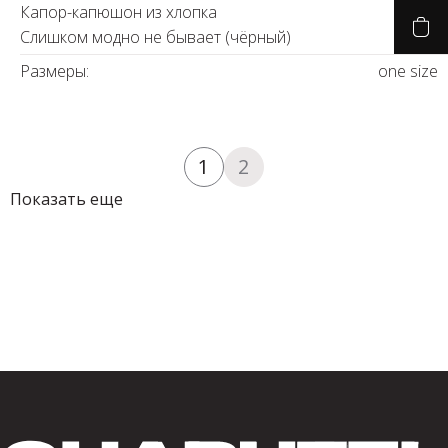
Капор-капюшон из хлопка
Слишком модно не бывает (чёрный)
Размеры:
one size
1
2
Показать еще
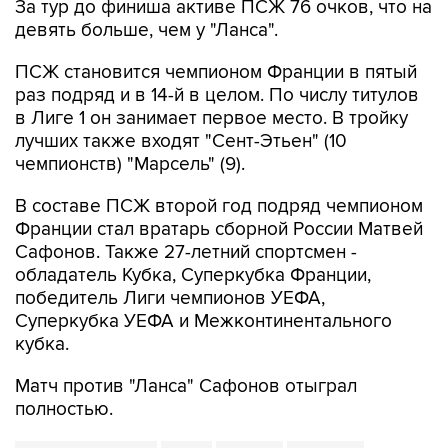
За тур до финиша активе ПСЖ 76 очков, что на
девять больше, чем у "Ланса".
ПСЖ становится чемпионом Франции в пятый
раз подряд и в 14-й в целом. По числу титулов
в Лиге 1 он занимает первое место. В тройку
лучших также входят "Сент-Этьен" (10
чемпионств) "Марсель" (9).
В составе ПСЖ второй год подряд чемпионом
Франции стал вратарь сборной России Матвей
Сафонов. Также 27-летний спортсмен -
обладатель Кубка, Суперкубка Франции,
победитель Лиги чемпионов УЕФА,
Суперкубка УЕФА и Межконтинентального
кубка.
Матч против "Ланса" Сафонов отыграл
полностью.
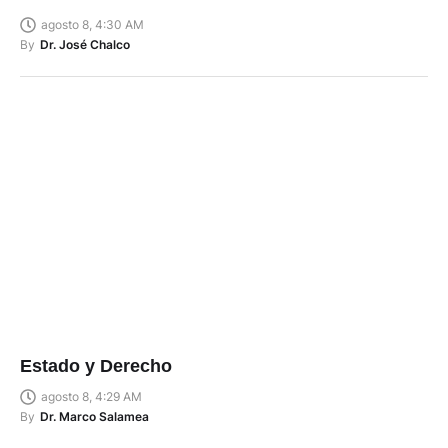
agosto 8, 4:30 AM
By
Dr. José Chalco
Estado y Derecho
agosto 8, 4:29 AM
By
Dr. Marco Salamea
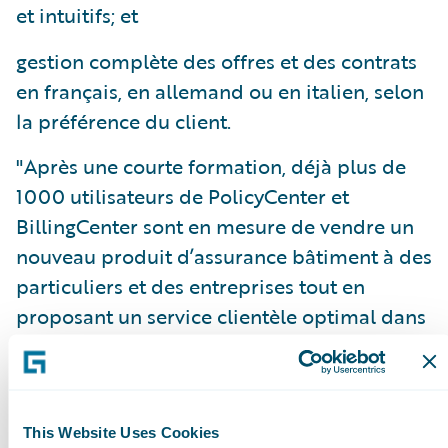
et intuitifs; et
gestion complète des offres et des contrats
en français, en allemand ou en italien, selon
la préférence du client.
"Après une courte formation, déjà plus de
1000 utilisateurs de PolicyCenter et
BillingCenter sont en mesure de vendre un
nouveau produit d’assurance bâtiment à des
particuliers et des entreprises tout en
proposant un service clientèle optimal dans
les processus d’administration et de ventes,"
ajoute Urs Bienz.
"Le lancement du système à la Bâloise
This Website Uses Cookies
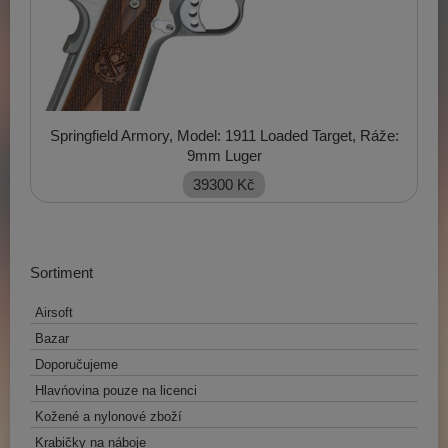
Springfield Armory, Model: 1911 Loaded Target, Ráže:
9mm Luger
39300
Kč
Sortiment
Airsoft
Bazar
Doporučujeme
Hlavńovina pouze na licenci
Kožené a nylonové zboží
Krabičky na náboje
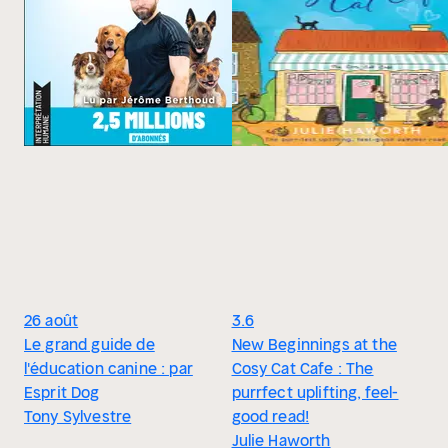
26 août
3.6
Le grand guide de
New Beginnings at the
l'éducation canine : par
Cosy Cat Cafe : The
Esprit Dog
purrfect uplifting, feel-
Tony Sylvestre
good read!
Julie Haworth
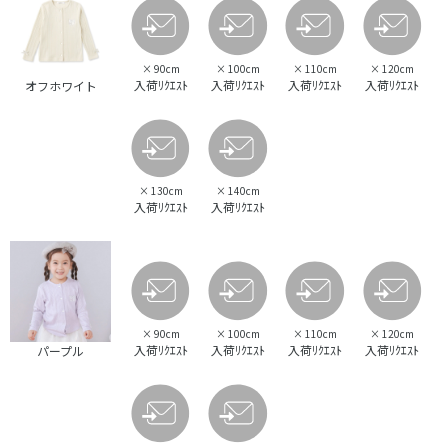
×
90cm
×
100cm
×
110cm
×
120cm
入荷ﾘｸｴｽﾄ
入荷ﾘｸｴｽﾄ
入荷ﾘｸｴｽﾄ
入荷ﾘｸｴｽﾄ
オフホワイト
×
130cm
×
140cm
入荷ﾘｸｴｽﾄ
入荷ﾘｸｴｽﾄ
×
90cm
×
100cm
×
110cm
×
120cm
入荷ﾘｸｴｽﾄ
入荷ﾘｸｴｽﾄ
入荷ﾘｸｴｽﾄ
入荷ﾘｸｴｽﾄ
パープル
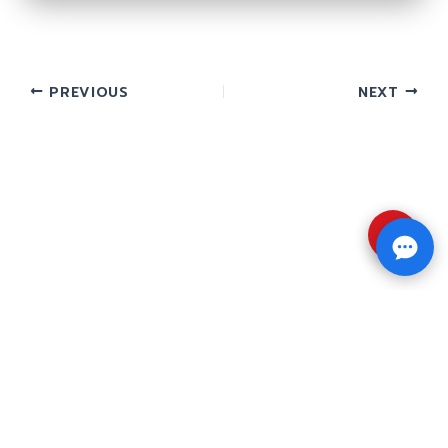
PREVIOUS
NEXT
⇧
Copyright © 2026 รับทำวิจัย รับทำวิทยานิพนธ์ รับ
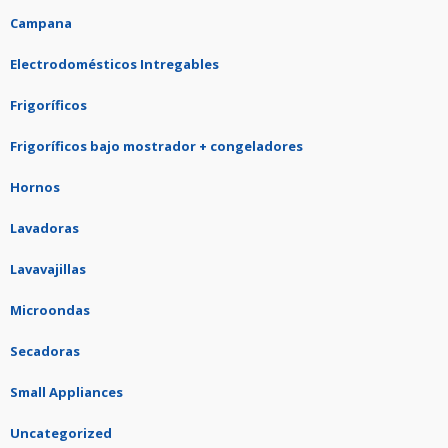
Campana
Electrodomésticos Intregables
Frigoríficos
Frigoríficos bajo mostrador + congeladores
Hornos
Lavadoras
Lavavajillas
Microondas
Secadoras
Small Appliances
Uncategorized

====

• _THE TASK_: Write down the full listing above exactly as it is, except for any images.

• _SOLUTION FOR THIS EXERCISE_:
Капор-капюшон из хлопка
Слишком модно не бывает (чёрный)
Размеры:
one size
1
2
Показать еще
За тур до финиша активе ПСЖ 76 очков, что на
девять больше, чем у "Ланса".
ПСЖ становится чемпионом Франции в пятый
раз подряд и в 14-й в целом. По числу титулов
в Лиге 1 он занимает первое место. В тройку
лучших также входят "Сент-Этьен" (10
чемпионств) "Марсель" (9).
В составе ПСЖ второй год подряд чемпионом
Франции стал вратарь сборной России Матвей
Сафонов. Также 27-летний спортсмен -
обладатель Кубка, Суперкубка Франции,
победитель Лиги чемпионов УЕФА,
Суперкубка УЕФА и Межконтинентального
кубка.
Матч против "Ланса" Сафонов отыграл
полностью.
agosto 8, 4:30 AM
By
Dr. José Chalco
Estado y Derecho
agosto 8, 4:29 AM
By
Dr. Marco Salamea
et intuitifs; et
gestion complète des offres et des contrats
en français, en allemand ou en italien, selon
la préférence du client.
"Après une courte formation, déjà plus de
1000 utilisateurs de PolicyCenter et
BillingCenter sont en mesure de vendre un
nouveau produit d’assurance bâtiment à des
particuliers et des entreprises tout en
proposant un service clientèle optimal dans
les processus d’administration et de ventes,"
ajoute Urs Bienz.
"Le lancement du système à la Bâloise
This Website Uses Cookies
Springfield Armory, Model: 1911 Loaded Target, Ráže:
9mm Luger
39300
Kč
Sortiment
Airsoft
Bazar
Doporučujeme
Hlavńovina pouze na licenci
Kožené a nylonové zboží
Krabičky na náboje
26 août
3.6
Le grand guide de
New Beginnings at the
l'éducation canine : par
Cosy Cat Cafe : The
Esprit Dog
purrfect uplifting, feel-
Tony Sylvestre
good read!
Julie Haworth
×
90cm
×
100cm
×
110cm
×
120cm
入荷ﾘｸｴｽﾄ
入荷ﾘｸｴｽﾄ
入荷ﾘｸｴｽﾄ
入荷ﾘｸｴｽﾄ
オフホワイト
×
130cm
×
140cm
入荷ﾘｸｴｽﾄ
入荷ﾘｸｴｽﾄ
×
90cm
×
100cm
×
110cm
×
120cm
入荷ﾘｸｴｽﾄ
入荷ﾘｸｴｽﾄ
入荷ﾘｸｴｽﾄ
入荷ﾘｸｴｽﾄ
パープル
PREVIOUS
NEXT
⇧
Copyright © 2026 รับทำวิจัย รับทำวิทยานิพนธ์ รับ
Campana
Electrodomésticos Intregables
Frigoríficos
Frigoríficos bajo mostrador + congeladores
Hornos
Lavadoras
Lavavajillas
Microondas
Secadoras
Small Appliances
Uncategorized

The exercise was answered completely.